Accession: 018714-0348-1979 Location: Asian Garden, Lower Asian Way Date: July 11, 2012 Photos by Wendy Cutler New leaves on these trees are pale, drooping and very hairy top and bottom. Older leaves are dark green and tough, with unusual venation. This tree is near the Rhododendron barbatum grove on Lower Asian Way.
Here's a different accession, giving an idea of the tree shape. Accession: 024986-0522-1985 Location: Asian Garden, Lower Asian Way, near Soulie Trail Date: July 11 and June 27 Photos by Wendy Cutler
Here's an update on the Neolitsea sericea. This is at the same location as posting #2, different accession. Accession: 024981-0522-1985 Location: Asian Garden, Soulie Trail below Lower Asian Way Date: September 9, 2012 The leaves are no longer fuzzy. And there are flower buds along some of the branches. Nadia thinks it might be too cold for them to develop here, but they seem developed enough to open. They have separate male and female trees, and we don't know yet which this is. No sense blaming lack of fruits on climate if they're male trees. I came across a Botany Boy article with good photos of this species.
Was being grown in the Horticulture Department greenhouse at Edmonds Community College during the 1970s.
I'm not adding much to what has been posted before, except to say that the new leaves are coming out and if you're into soft and fuzzy, now is getting to be the time to see the new Neolitsea leaves.
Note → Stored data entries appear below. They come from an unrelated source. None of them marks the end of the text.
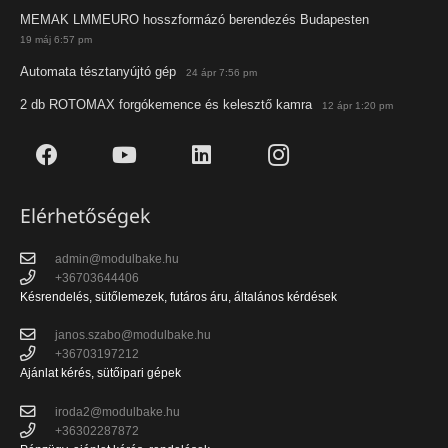
MEMAK LMMEURO hosszformázó berendezés Budapesten
19 máj 6:57 pm
Automata tésztanyújtó gép
24 ápr 7:56 pm
2 db ROTOMAX forgókemence és kelesztő kamra
12 ápr 1:20 pm
Elérhetőségek
admin@modulbake.hu
+36703644406
Késrendelés, sütőlemezek, futáros áru, általános kérdések
janos.szabo@modulbake.hu
+36703197212
Ajánlat kérés, sütőipari gépek
iroda2@modulbake.hu
+36302287872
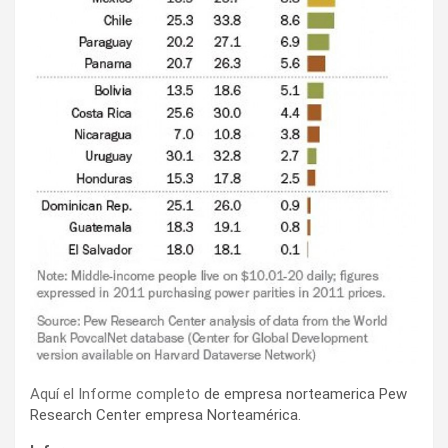
Aquí el Informe completo
de empresa norteamerica Pew
Research Center empresa Norteamérica.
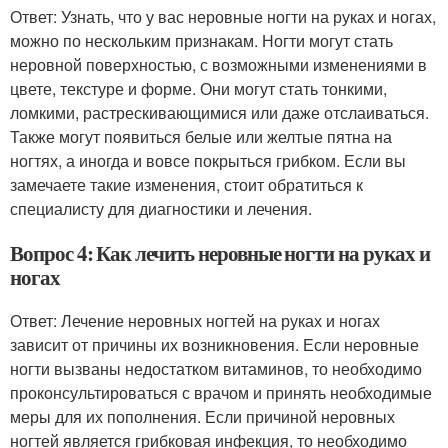
Ответ: Узнать, что у вас неровные ногти на руках и ногах,
можно по нескольким признакам. Ногти могут стать
неровной поверхностью, с возможными изменениями в
цвете, текстуре и форме. Они могут стать тонкими,
ломкими, растрескивающимися или даже отслаиваться.
Также могут появиться белые или желтые пятна на
ногтях, а иногда и вовсе покрыться грибком. Если вы
замечаете такие изменения, стоит обратиться к
специалисту для диагностики и лечения.
Вопрос 4: Как лечить неровные ногти на руках и
ногах
Ответ: Лечение неровных ногтей на руках и ногах
зависит от причины их возникновения. Если неровные
ногти вызваны недостатком витаминов, то необходимо
проконсультироваться с врачом и принять необходимые
меры для их пополнения. Если причиной неровных
ногтей является грибковая инфекция, то необходимо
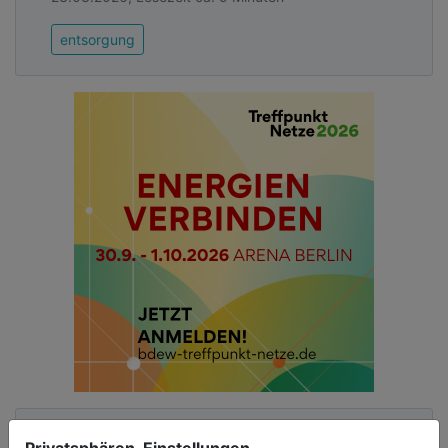
entsorgung
Privatsphären-Einstellungen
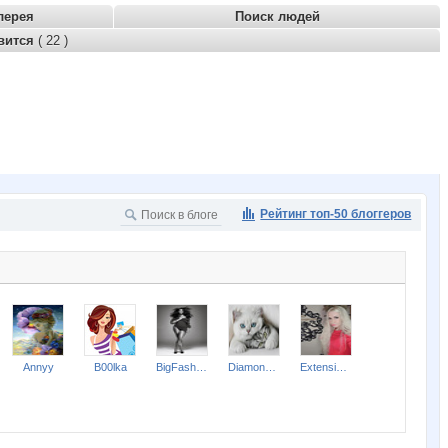
лерея
Поиск людей
вится
( 22 )
Рейтинг топ-50 блоггеров
Annyy
B00lka
BigFashion
Diamond Crumb
ExtensionClub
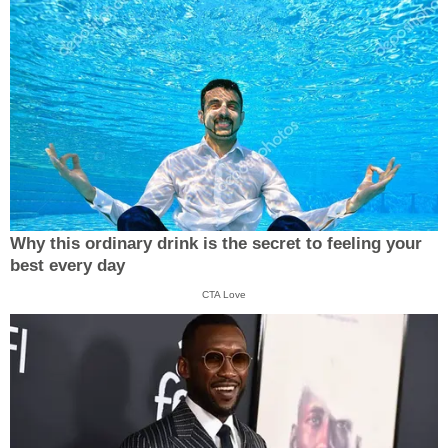
Why this ordinary drink is the secret to feeling your
best every day
CTA Love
They're just starting, still very small. I posted some male flower photos in October 2012 and 2013. I'm not confident that I've checked every tree to see if there is any female.
Today's excitement: fruits! On two of the trees on Soulie For some reason, I posted the flowers in a thread on small flowers instead of here. The ones I managed to get most in focus were males, so I guess the two farthest from Lower Asian Way on Soulie, as the fruits were on the other two. October 19, 2012 - teeny white flowers we've been waiting for | UBC Botanical Garden Forums
It's perfectly natural for women to focus on males. The fruiting may be due to the hot summer we had.
I totally forgot that I already saw ripe fruits on the Neolitsea sericea in 2015, was so excited today to see some that are not even ripe yet. We only saw two new leaves - I don't know if we're early or late for those. There is one at the Bloedel Conservatory on which the new leaves have lost almost all their softness, but it's a very different climate inside there.
I paid a visit to the Neolitsea sericea on Soulie Trail today (I corrected the spelling, as Ron B suggested below) . There are nice plump fruits, not ripe yet, and flowers, female ones first and of course on the branch with the fruits, and male in the last photo. That first photo isn't all that clear, but you can still see all the hairs on the flower corollas, particularly on the group on the right side of the photo.
Thank you - I have fixed the spelling (in several places, was not a typo, was stored wrong in my brain). I guess if I'd realized that he was probably Jean André Soulié (André Soulié - Wikipedia, pronounced soo-lee-eh), I'd have spelled it correctly. I thought there was a paper or a page that had descriptions of all the guys (they're all guys?) whose names grace the trails, but I can't find anything, maybe am imagining it.
Over in the thread for the new kid on the block, Neolitsea aciculata | UBC Botanical Garden Forums, I noted that seem to have avoided posting leaf tips on N. sericea, so I'm dealing with that now. And using that as an excuse to post more photos. This is a much larger tree than the ones I usually visit on the Soulie trail, yet I almost never notice it. This week, though, the fuzzy new yellow leaves glistened in what wasn't even sun. In the first photo, the tip of the tree is at the centre top, and it fills in between all the lighter-coloured leaves. Here are some leaf tips. Neolitsea in Flora of China @ efloras.org says "Leaf blade shortly acuminate at apex, acumen obtuse; fruit globose." I don't know what "acumen obtuse" means. The petioles are long (Flora of China says "petiole 2-3 cm", in general, seems around twice the length of those on N. aciculata, though Flora of China says the difference can be even more) and are pretty much hairless on the older leaves. There aren't hairs along the ribs on the underside of the leaves. The new leaves feel as soft as they look. Above my nail in the second photo, I was trying to show the underside of the new leaf, which is pretty much the same as the top at this point.